Before the extension was signed, there was a great deal of speculation that either the Dodgers did not want Mattingly back or Mattingly did not want to be back. While those rumors can now be put to rest, it is interesting that the team chose to let Hillman go as bench coach, especially given how close he and Mattingly reportedly were. Mattingly is very well-liked in the clubhouse, and his players respect him a great deal, but he is certainly not without his shortcomings, especially in matters of in-game strategy, which just so happens to be the bench coach’s main responsibility.
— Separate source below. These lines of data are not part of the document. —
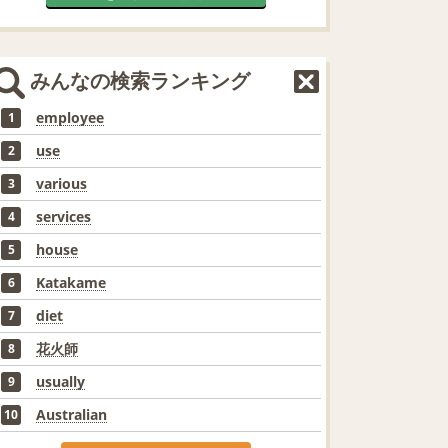
みんなの検索ランキング
employee
1
use
2
various
3
services
4
house
5
Katakame
6
diet
7
花火師
8
usually
9
Australian
10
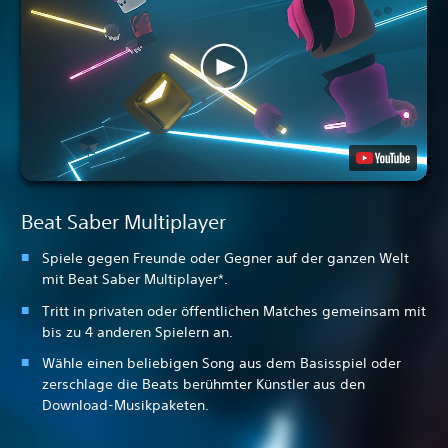
Beat Saber Multiplayer
Spiele gegen Freunde oder Gegner auf der ganzen Welt
mit Beat Saber Multiplayer*.
Tritt in privaten oder öffentlichen Matches gemeinsam mit
bis zu 4 anderen Spielern an.
Wähle einen beliebigen Song aus dem Basisspiel oder
zerschlage die Beats berühmter Künstler aus den
Download-Musikpaketen.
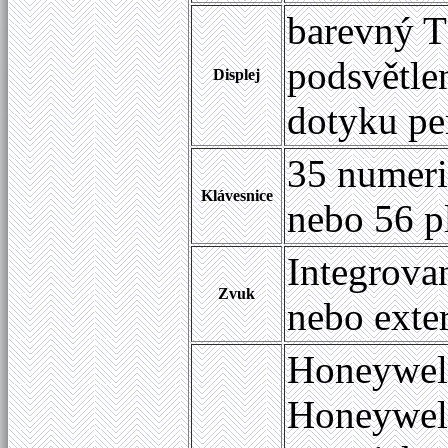
barevný T
podsvětle
Displej
dotyku pe
35 numeri
Klávesnice
nebo 56 p
Integrovan
Zvuk
nebo exte
Honeywel
Honeywell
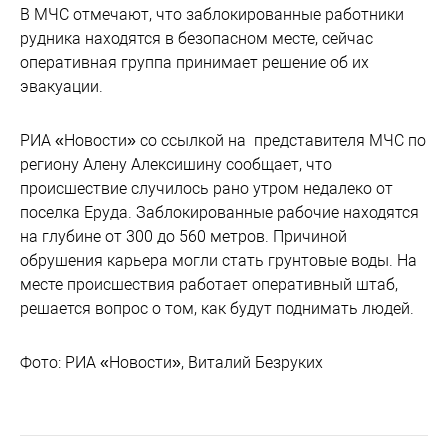
В МЧС отмечают, что заблокированные работники
рудника находятся в безопасном месте, сейчас
оперативная группа принимает решение об их
эвакуации.
РИА «Новости» со ссылкой на представителя МЧС по
региону Алену Алексишину сообщает, что
происшествие случилось рано утром недалеко от
поселка Еруда. Заблокированные рабочие находятся
на глубине от 300 до 560 метров. Причиной
обрушения карьера могли стать грунтовые воды. На
месте происшествия работает оперативный штаб,
решается вопрос о том, как будут поднимать людей.
Фото: РИА «Новости», Виталий Безруких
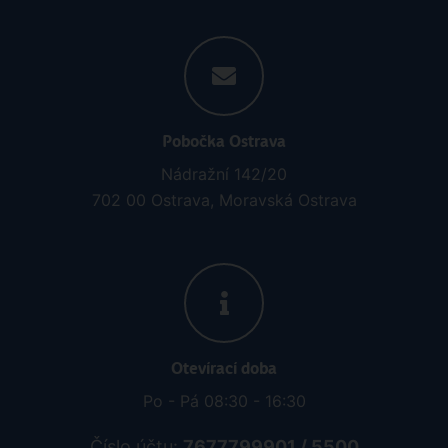
Pobočka Ostrava
Nádražní 142/20
702 00 Ostrava, Moravská Ostrava
Otevírací doba
Po - Pá 08:30 - 16:30
Číslo účtu:
7677799901 / 5500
Those shortcomings were magnified during the playoffs, as Mattingly made a number of questionable decisions that hurt the Dodgers as they attempted to advance to the World Series. In the NLDS against the Atlanta Braves, Mattingly chose to pitch to Jason Heyward instead of Reed Johnson, with Heyward somewhat predictably delivering a hit that cost the Dodgers the game. He also called for a bunt on two pitches to Juan Uribe in the eighth inning of the fourth game of the series, despite Uribe’s poor bunting skills and obvious power potential. Uribe, of course, failed to lay down the bunt, and instead delivered a home run that ultimately sent the Dodgers to the NLCS. In the first game of the NLCS, Mattingly sent in a pinch-runner for Adrian Gonzalez late in a tie game, a move that backfired when Gonzalez’ spot in the lineup came up two more times in important situations.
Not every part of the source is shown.